### Your task
In the copy, keep every record exact and leave out all images.

════════════════

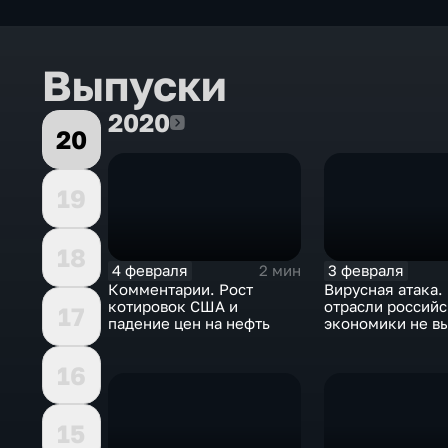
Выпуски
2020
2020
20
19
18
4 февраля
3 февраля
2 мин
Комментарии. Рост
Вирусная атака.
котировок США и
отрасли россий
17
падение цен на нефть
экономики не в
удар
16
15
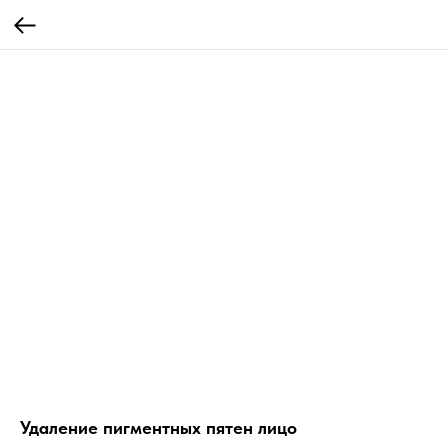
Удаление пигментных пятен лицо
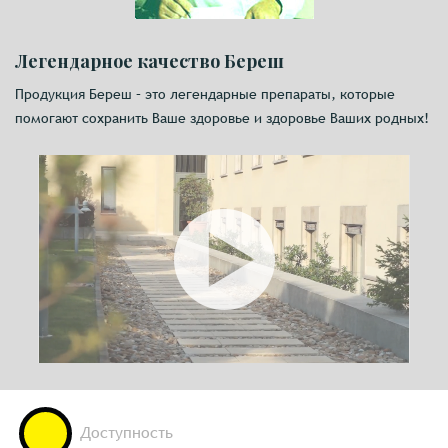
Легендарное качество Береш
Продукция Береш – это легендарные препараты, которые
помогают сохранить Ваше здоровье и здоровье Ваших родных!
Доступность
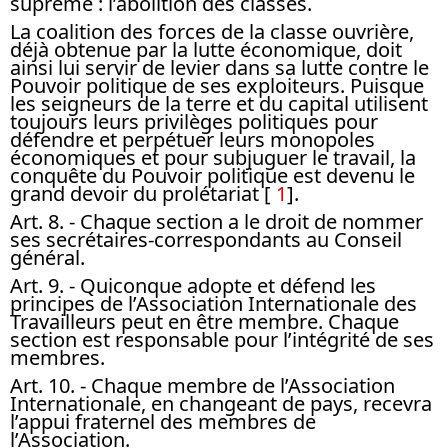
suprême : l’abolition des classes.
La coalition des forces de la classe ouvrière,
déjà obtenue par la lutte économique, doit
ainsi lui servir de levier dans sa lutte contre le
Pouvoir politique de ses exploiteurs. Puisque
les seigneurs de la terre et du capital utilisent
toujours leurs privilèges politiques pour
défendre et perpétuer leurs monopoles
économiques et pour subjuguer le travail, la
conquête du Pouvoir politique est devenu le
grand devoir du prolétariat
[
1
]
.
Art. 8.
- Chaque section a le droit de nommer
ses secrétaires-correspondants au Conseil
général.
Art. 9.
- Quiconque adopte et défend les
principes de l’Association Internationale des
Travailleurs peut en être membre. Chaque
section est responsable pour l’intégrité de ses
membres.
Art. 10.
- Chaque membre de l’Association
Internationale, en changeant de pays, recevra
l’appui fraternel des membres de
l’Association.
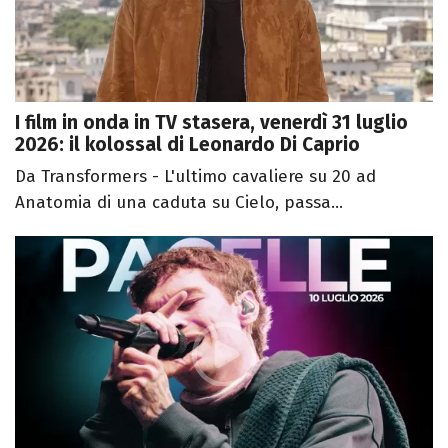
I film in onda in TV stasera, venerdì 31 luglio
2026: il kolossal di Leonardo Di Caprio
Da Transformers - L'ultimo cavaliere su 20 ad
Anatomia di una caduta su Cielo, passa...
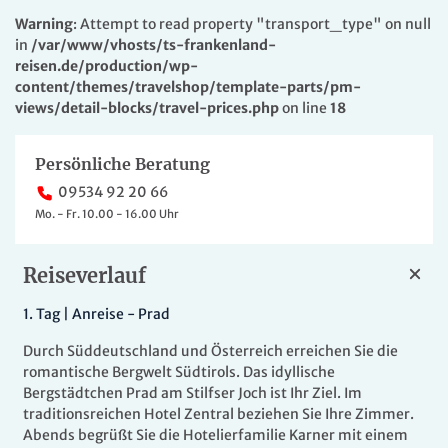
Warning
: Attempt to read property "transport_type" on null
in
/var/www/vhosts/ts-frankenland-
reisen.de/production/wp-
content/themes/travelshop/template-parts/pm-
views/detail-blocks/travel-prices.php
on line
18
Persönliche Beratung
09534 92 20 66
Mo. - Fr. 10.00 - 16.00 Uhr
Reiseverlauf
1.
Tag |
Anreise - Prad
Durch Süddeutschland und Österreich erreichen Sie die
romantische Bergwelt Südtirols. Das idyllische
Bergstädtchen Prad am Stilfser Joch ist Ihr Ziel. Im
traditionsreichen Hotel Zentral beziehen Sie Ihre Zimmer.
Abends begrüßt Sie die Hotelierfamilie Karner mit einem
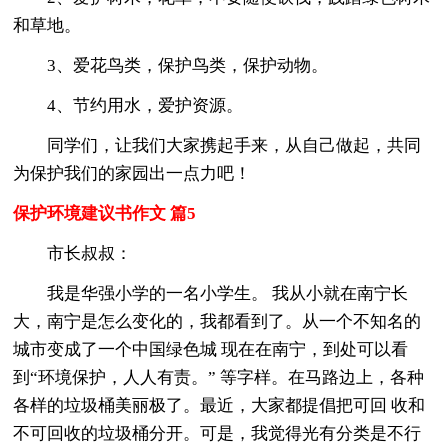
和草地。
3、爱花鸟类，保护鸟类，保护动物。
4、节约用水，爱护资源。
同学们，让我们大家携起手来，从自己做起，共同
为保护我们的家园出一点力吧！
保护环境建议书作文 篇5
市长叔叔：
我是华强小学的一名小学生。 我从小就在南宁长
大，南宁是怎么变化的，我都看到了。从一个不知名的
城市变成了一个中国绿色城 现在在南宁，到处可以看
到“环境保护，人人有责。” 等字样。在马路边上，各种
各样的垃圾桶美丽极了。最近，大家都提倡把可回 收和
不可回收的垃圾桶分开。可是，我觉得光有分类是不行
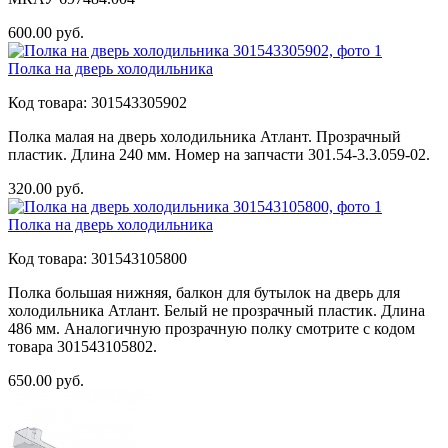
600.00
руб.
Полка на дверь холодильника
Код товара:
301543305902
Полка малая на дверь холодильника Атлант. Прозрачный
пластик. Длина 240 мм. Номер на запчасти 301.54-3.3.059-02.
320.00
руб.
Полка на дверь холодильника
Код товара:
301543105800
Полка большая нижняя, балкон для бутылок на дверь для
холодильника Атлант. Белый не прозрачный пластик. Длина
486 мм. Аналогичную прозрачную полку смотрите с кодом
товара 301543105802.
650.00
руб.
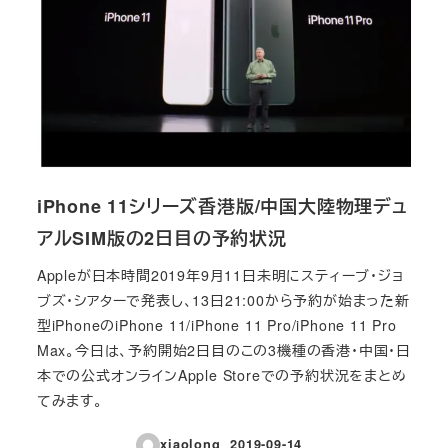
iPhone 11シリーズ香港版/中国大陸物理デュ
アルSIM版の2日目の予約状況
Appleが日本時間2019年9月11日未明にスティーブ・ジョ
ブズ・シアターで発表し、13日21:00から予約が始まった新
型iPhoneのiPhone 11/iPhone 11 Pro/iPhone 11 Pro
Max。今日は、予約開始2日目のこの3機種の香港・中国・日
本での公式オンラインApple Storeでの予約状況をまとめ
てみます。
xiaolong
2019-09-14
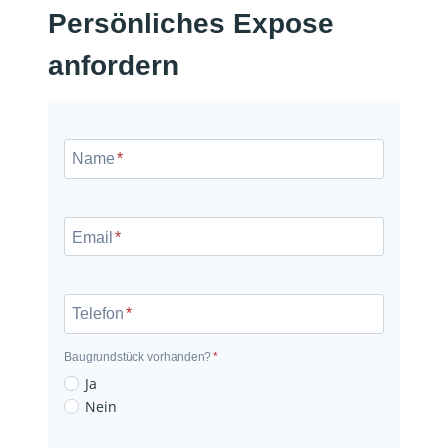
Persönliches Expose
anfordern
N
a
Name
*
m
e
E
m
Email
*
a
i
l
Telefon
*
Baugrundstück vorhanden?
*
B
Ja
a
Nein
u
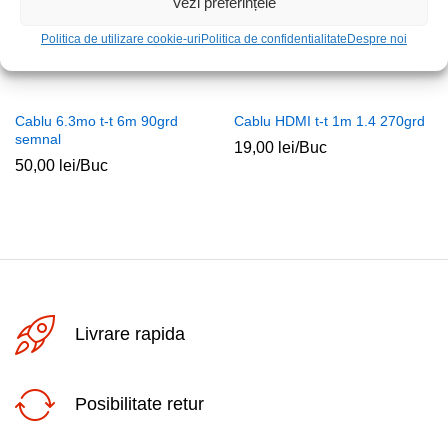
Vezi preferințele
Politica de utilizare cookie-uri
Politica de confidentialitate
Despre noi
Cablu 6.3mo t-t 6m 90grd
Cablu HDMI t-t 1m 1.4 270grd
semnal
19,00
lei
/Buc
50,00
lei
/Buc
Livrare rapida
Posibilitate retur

════════════════

### Response to the task
Выпуски
2020
2020
20
19
18
4 февраля
3 февраля
2 мин
Комментарии. Рост
Вирусная атака.
котировок США и
отрасли россий
17
падение цен на нефть
экономики не в
удар
16
15
Удаление пигментных пятен лицо
Легендарное качество Береш
Продукция Береш – это легендарные препараты, которые
помогают сохранить Ваше здоровье и здоровье Ваших родных!
Доступность
suprême : l’abolition des classes.
La coalition des forces de la classe ouvrière,
déjà obtenue par la lutte économique, doit
ainsi lui servir de levier dans sa lutte contre le
Pouvoir politique de ses exploiteurs. Puisque
les seigneurs de la terre et du capital utilisent
toujours leurs privilèges politiques pour
défendre et perpétuer leurs monopoles
économiques et pour subjuguer le travail, la
conquête du Pouvoir politique est devenu le
grand devoir du prolétariat
[
1
]
.
Art. 8.
- Chaque section a le droit de nommer
ses secrétaires-correspondants au Conseil
général.
Art. 9.
- Quiconque adopte et défend les
principes de l’Association Internationale des
Travailleurs peut en être membre. Chaque
section est responsable pour l’intégrité de ses
membres.
Art. 10.
- Chaque membre de l’Association
Internationale, en changeant de pays, recevra
l’appui fraternel des membres de
l’Association.
I film in onda in TV stasera, venerdì 31 luglio
2026: il kolossal di Leonardo Di Caprio
Da Transformers - L'ultimo cavaliere su 20 ad
Anatomia di una caduta su Cielo, passa...
Warning
: Attempt to read property "transport_type" on null
in
/var/www/vhosts/ts-frankenland-
reisen.de/production/wp-
content/themes/travelshop/template-parts/pm-
views/detail-blocks/travel-prices.php
on line
18
Persönliche Beratung
09534 92 20 66
Mo. - Fr. 10.00 - 16.00 Uhr
Reiseverlauf
1.
Tag |
Anreise - Prad
Durch Süddeutschland und Österreich erreichen Sie die
romantische Bergwelt Südtirols. Das idyllische
Bergstädtchen Prad am Stilfser Joch ist Ihr Ziel. Im
traditionsreichen Hotel Zentral beziehen Sie Ihre Zimmer.
Abends begrüßt Sie die Hotelierfamilie Karner mit einem
和草地。
3、爱花鸟类，保护鸟类，保护动物。
4、节约用水，爱护资源。
同学们，让我们大家携起手来，从自己做起，共同
为保护我们的家园出一点力吧！
保护环境建议书作文 篇5
市长叔叔：
我是华强小学的一名小学生。 我从小就在南宁长
大，南宁是怎么变化的，我都看到了。从一个不知名的
城市变成了一个中国绿色城 现在在南宁，到处可以看
到“环境保护，人人有责。” 等字样。在马路边上，各种
各样的垃圾桶美丽极了。最近，大家都提倡把可回 收和
不可回收的垃圾桶分开。可是，我觉得光有分类是不行
600.00
руб.
Полка на дверь холодильника
Код товара:
301543305902
Полка малая на дверь холодильника Атлант. Прозрачный
пластик. Длина 240 мм. Номер на запчасти 301.54-3.3.059-02.
320.00
руб.
Полка на дверь холодильника
Код товара:
301543105800
Полка большая нижняя, балкон для бутылок на дверь для
холодильника Атлант. Белый не прозрачный пластик. Длина
486 мм. Аналогичную прозрачную полку смотрите с кодом
товара 301543105802.
650.00
руб.
iPhone 11シリーズ香港版/中国大陸物理デュ
アルSIM版の2日目の予約状況
Appleが日本時間2019年9月11日未明にスティーブ・ジョ
ブズ・シアターで発表し、13日21:00から予約が始まった新
型iPhoneのiPhone 11/iPhone 11 Pro/iPhone 11 Pro
Max。今日は、予約開始2日目のこの3機種の香港・中国・日
本での公式オンラインApple Storeでの予約状況をまとめ
てみます。
xiaolong
2019-09-14
Persönliches Expose
anfordern
N
a
Name
*
m
e
E
m
Email
*
a
i
l
Telefon
*
Baugrundstück vorhanden?
*
B
Ja
a
Nein
u
Vezi preferințele
Politica de utilizare cookie-uri
Politica de confidentialitate
Despre noi
Cablu 6.3mo t-t 6m 90grd
Cablu HDMI t-t 1m 1.4 270grd
semnal
19,00
lei
/Buc
50,00
lei
/Buc
Livrare rapida
Posibilitate retur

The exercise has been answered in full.